Françoise La Roche
Le parcours de vie de Claire Desmarais ne s’apparente pas à celui de la plupart des femmes de sa génération. Issue d’une famille francophone de Saskatchewan, elle fait sa rentrée scolaire dans une école anglophone alors qu’elle ne parle pas un mot d’anglais. « Je ne me souviens pas d’avoir appris l’anglais, alors je suppose que c’était assez facile », raconte Claire.
Femme de talent et d’ambition, Claire veut devenir médecin. Déception, ses notes s’avèrent trop basses pour être admise en faculté de médecine. Qu’à cela ne tienne, elle se tourne alors vers des études en chimie et en psychologie. Une fois les diplômes obtenus, elle dit à une amie : « Go North ». Le Yukon l’accueille et… l’ensorcelle! Voilà le début d’une vie qui emprunte des sentiers non battus.
Fermière à temps partiel
Claire Desmarais achète la ferme familiale avec sa sœur en 1974. Partagée entre son amour du Nord et celui de la ferme, elle passe six mois par année à gérer la ferme en Saskatchewan et l’hiver, elle revient au Yukon pour vivre avec son conjoint. « Quand on a décidé d’acheter la ferme, il y avait une vieille maison qui datait de 1920 sur la terre. Elle était abandonnée depuis une quinzaine d’années. Mon père s’en servait comme entrepôt à grains. On aimait la maison, mais il fallait faire des rénovations. J’ai commencé à les faire et j’ai trouvé cela très amusant », explique-t-elle.

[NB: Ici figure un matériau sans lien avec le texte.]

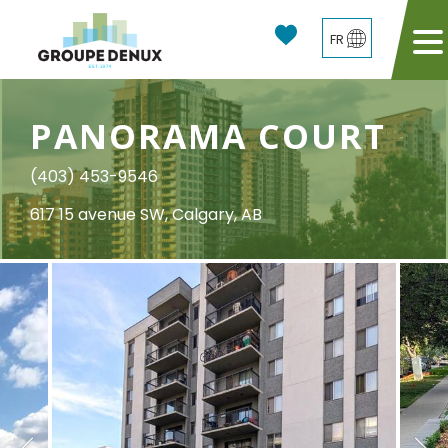
FR
PANORAMA COURT
(403) 453-9546
617 15 avenue SW, Calgary, AB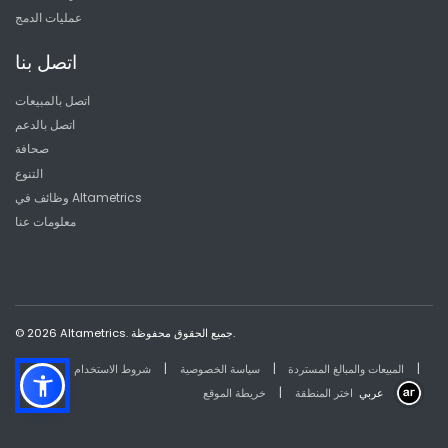
عمليات الدمج
اتصل بنا
اتصل بالمبيعات
اتصل بالدعم
صحافة
التنوع
وظائف في Altametrics
معلومات عنا
© 2026 Altametrics. جميع الحقوق محفوظة.
|
|
|
المبيعات والمبالغ المستردة
سياسة الخصوصية
شروط الاستخدام
|
عربي
اختر المنطقة
خريطة الموقع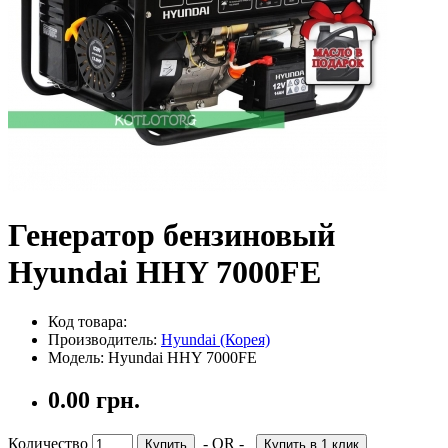
Генератор бензиновый
Hyundai HHY 7000FE
Код товара:
Производитель:
Hyundai (Корея)
Модель: Hyundai HHY 7000FE
0.00 грн.
Количество
- OR -
Купить
Купить в 1 клик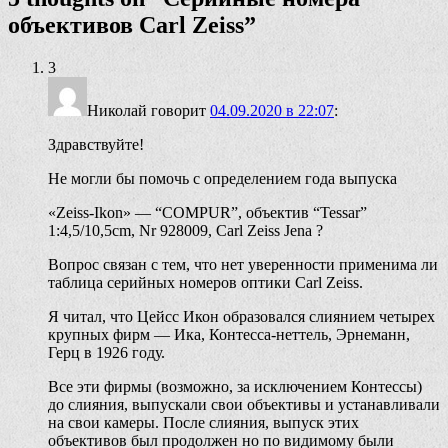
объективов Carl Zeiss
”
3
Николай
говорит
04.09.2020 в 22:07
:
Здравствуйте!
Не могли бы помочь с определением года выпуска
«Zeiss-Ikon» — “COMPUR”, объектив “Tessar”
1:4,5/10,5cm, Nr 928009, Carl Zeiss Jena ?
Вопрос связан с тем, что нет уверенности применима ли
таблица серийных номеров оптики Carl Zeiss.
Я читал, что Цейсс Икон образовался слиянием четырех
крупных фирм — Ика, Контесса-неттель, Эрнеманн,
Герц в 1926 году.
Все эти фирмы (возможно, за исключением Контессы)
до слияния, выпускали свои объективы и устанавливали
на свои камеры. После слияния, выпуск этих
объективов был продолжен но по видимому были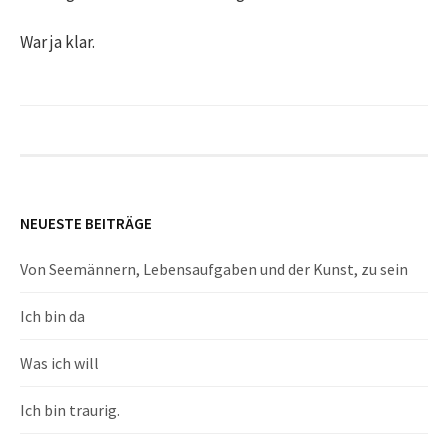
War ja klar.
NEUESTE BEITRÄGE
Von Seemännern, Lebensaufgaben und der Kunst, zu sein
Ich bin da
Was ich will
Ich bin traurig.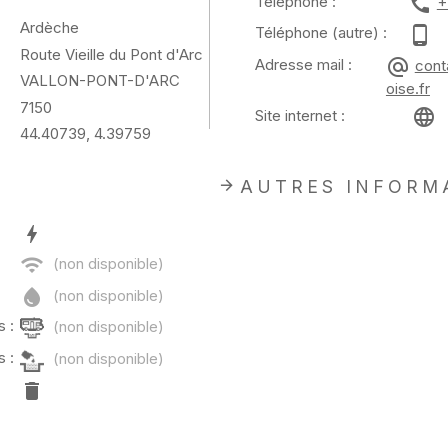
Téléphone :
+
Ardèche
Téléphone (autre) :
Route Vieille du Pont d'Arc
Adresse mail :
cont
VALLON-PONT-D'ARC
oise.fr
7150
Site internet :
44.40739, 4.39759
AUTRES INFORM
 :
 :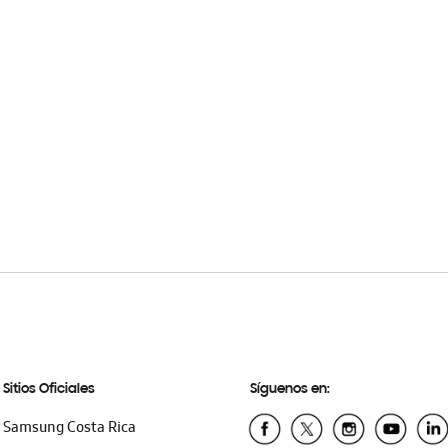
Sitios Oficiales
Síguenos en:
Samsung Costa Rica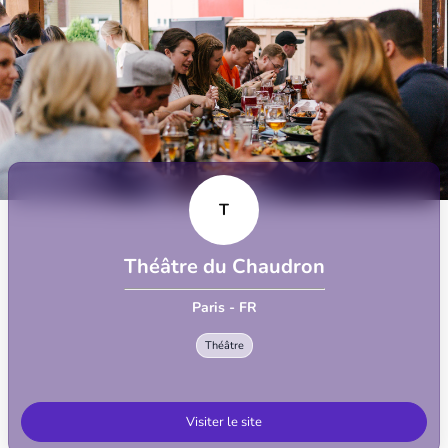
T
Théâtre du Chaudron
Paris - FR
Théâtre
Visiter le site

Il y avait peu de femmes seules qui géraient des fermes à cette époque. Claire raconte en riant : « Souvent, on allait chercher des pièces de machinerie pour faire des réparations et le vendeur nous disait : “Et ton mari, tu es certaine que c’est ça qu’il veut?” On avait bien du fun avec cela. »
Ébéniste en devenir
Pendant seize ans, Claire Desmarais effectuera des allers-retours entre la Saskatchewan et le Yukon. « En 1980, j’avais fait assez de travail avec le bois pour moi-même ou pour de petits contrats », dit Claire. « J’ai décidé que c’était le temps que j’aille à l’école pour apprendre davantage ou encore trouver quelqu’un avec qui travailler. J’ai trouvé Kim Quency de Treeline Woodwork. “Pourquoi tu ne m’essaies pas pour deux semaines”, lui ai-je demandé. J’ai travaillé pour lui dix hivers. »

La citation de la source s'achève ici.